▶ [WHAT YOU HAVE TO DO]: Your copy must hold all of the data below, unchanged and without images.

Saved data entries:
-*-

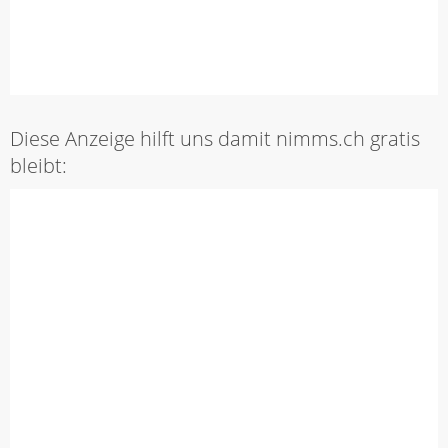
Diese Anzeige hilft uns damit nimms.ch gratis
bleibt:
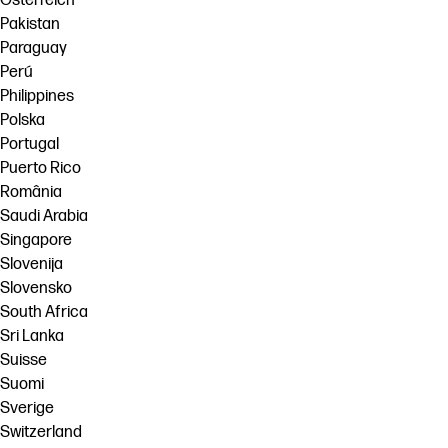
Österreich
Pakistan
Paraguay
Perú
Philippines
Polska
Portugal
Puerto Rico
România
Saudi Arabia
Singapore
Slovenija
Slovensko
South Africa
Sri Lanka
Suisse
Suomi
Sverige
Switzerland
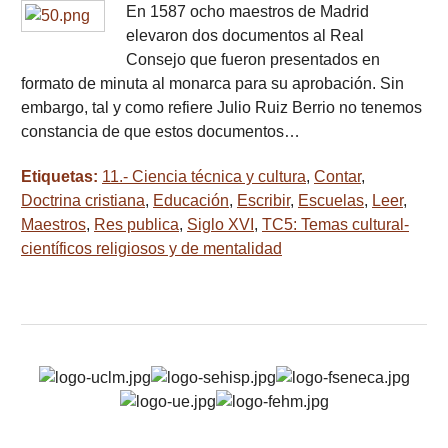
En 1587 ocho maestros de Madrid
elevaron dos documentos al Real
Consejo que fueron presentados en
formato de minuta al monarca para su aprobación. Sin
embargo, tal y como refiere Julio Ruiz Berrio no tenemos
constancia de que estos documentos…
Etiquetas:
11.- Ciencia técnica y cultura
,
Contar
,
Doctrina cristiana
,
Educación
,
Escribir
,
Escuelas
,
Leer
,
Maestros
,
Res publica
,
Siglo XVI
,
TC5: Temas cultural-
científicos religiosos y de mentalidad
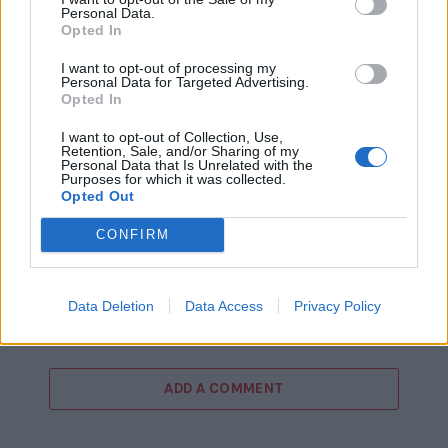
Personal Data.
Opted In
I want to opt-out of processing my
Personal Data for Targeted Advertising.
Opted In
I want to opt-out of Collection, Use,
Retention, Sale, and/or Sharing of my
Personal Data that Is Unrelated with the
Purposes for which it was collected.
Opted Out
CONFIRM
15ο eCommerce & Digital Marketing World
2026: «The Growth Playbook!» με 2+1
Data Deletion
Data Access
Privacy Policy
συνέδρια στις 4 Νοεμβρίου!
ADD A COMMENT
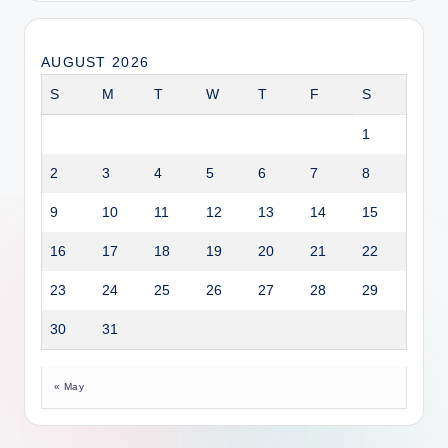
AUGUST 2026
S
M
T
W
T
F
S
1
2
3
4
5
6
7
8
9
10
11
12
13
14
15
16
17
18
19
20
21
22
23
24
25
26
27
28
29
30
31
« May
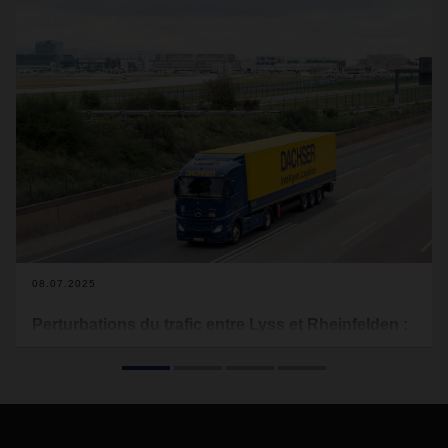
08.07.2025
Perturbations du trafic entre Lyss et Rheinfelden :
impact sur l’arrivée au hub
En raison de plusieurs chantiers sur le tronçon entre Lyss et
Rheinfelden (DE), d’importantes perturbations du trafic sont
actuellement constatées. Cette situation a un impact direct
sur les processus logistiques de DACHSER Suisse.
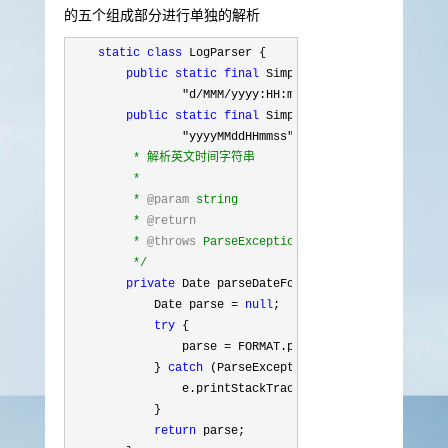
的五个组成部分进行单独的解析
static
class
 LogParser {

public
static
final
 SimpleDateFormat FORMAT = 
"d/MMM/yyyy:HH:mm:ss"
, Locale.ENGLISH)
public
static
final
 SimpleDateFormat dateforma
"yyyyMMddHHmmss"
);
/**
         * 解析英文时间字符串

         * 

         * 
@param
 string

         * 
@return
         * 
@throws
 ParseException

*/
private
 Date parseDateFormat(String string) {

            Date parse 
= 
null
;

try
 {

                parse 
=
 FORMAT.parse(string);

            } 
catch
 (ParseException e) {

                e.printStackTrace();

            }

return
 parse;
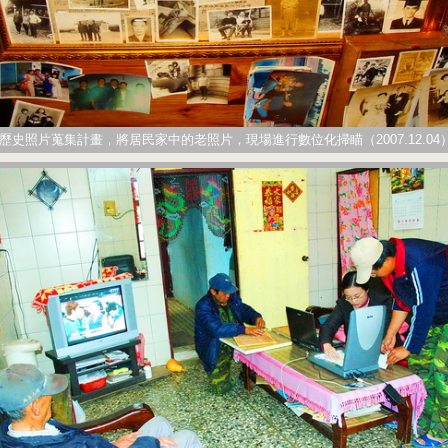
歷史照片蒐集計畫，將居民家中的老照片，現場進行數位化掃瞄（2007.12.04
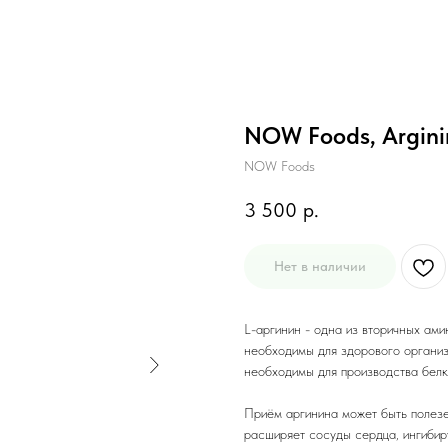
NOW Foods, Argini
NOW Foods
3 500
р.
Нет в наличии
L-аргинин - одна из вторичных ам
необходимы для здорового организ
необходимы для производства белк
Приём аргинина может быть полезен
расширяет сосуды сердца, ингибиру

-*-

▶ [TASK OUTPUT]:
Diese Anzeige hilft uns damit nimms.ch gratis
bleibt:
Österreich
Pakistan
Paraguay
Perú
Philippines
Polska
Portugal
Puerto Rico
România
Saudi Arabia
Singapore
Slovenija
Slovensko
South Africa
Sri Lanka
Suisse
Suomi
Sverige
Switzerland
En 1587 ocho maestros de Madrid
elevaron dos documentos al Real
Consejo que fueron presentados en
formato de minuta al monarca para su aprobación. Sin
embargo, tal y como refiere Julio Ruiz Berrio no tenemos
constancia de que estos documentos…
Etiquetas:
11.- Ciencia técnica y cultura
,
Contar
,
Doctrina cristiana
,
Educación
,
Escribir
,
Escuelas
,
Leer
,
Maestros
,
Res publica
,
Siglo XVI
,
TC5: Temas cultural-
científicos religiosos y de mentalidad
Personal Data.
Opted In
I want to opt-out of processing my
Personal Data for Targeted Advertising.
Opted In
I want to opt-out of Collection, Use,
Retention, Sale, and/or Sharing of my
Personal Data that Is Unrelated with the
Purposes for which it was collected.
Opted Out
CONFIRM
15ο eCommerce & Digital Marketing World
2026: «The Growth Playbook!» με 2+1
Data Deletion
Data Access
Privacy Policy
συνέδρια στις 4 Νοεμβρίου!
ADD A COMMENT
AUGUST 2026
S
M
T
W
T
F
S
1
2
3
4
5
6
7
8
9
10
11
12
13
14
15
16
17
18
19
20
21
22
23
24
25
26
27
28
29
30
31
« May
08.07.2025
Perturbations du trafic entre Lyss et Rheinfelden :
impact sur l’arrivée au hub
En raison de plusieurs chantiers sur le tronçon entre Lyss et
Rheinfelden (DE), d’importantes perturbations du trafic sont
actuellement constatées. Cette situation a un impact direct
sur les processus logistiques de DACHSER Suisse.
的五个组成部分进行单独的解析
static
class
 LogParser {

public
static
final
 SimpleDateFormat FORMAT = 
"d/MMM/yyyy:HH:mm:ss"
, Locale.ENGLISH)
public
static
final
 SimpleDateFormat dateforma
"yyyyMMddHHmmss"
);
/**
         * 解析英文时间字符串

         * 

         * 
@param
 string

         * 
@return
         * 
@throws
 ParseException

*/
private
 Date parseDateFormat(String string) {

            Date parse 
= 
null
;

try
 {

                parse 
=
 FORMAT.parse(string);

            } 
catch
 (ParseException e) {

                e.printStackTrace();

            }

return
 parse;
歷史照片蒐集計畫，將居民家中的老照片，現場進行數位化掃瞄（2007.12.04
NOW Foods, Argini
NOW Foods
3 500
р.
Нет в наличии
L-аргинин - одна из вторичных ам
необходимы для здорового организ
необходимы для производства белк
Приём аргинина может быть полезен
расширяет сосуды сердца, ингибиру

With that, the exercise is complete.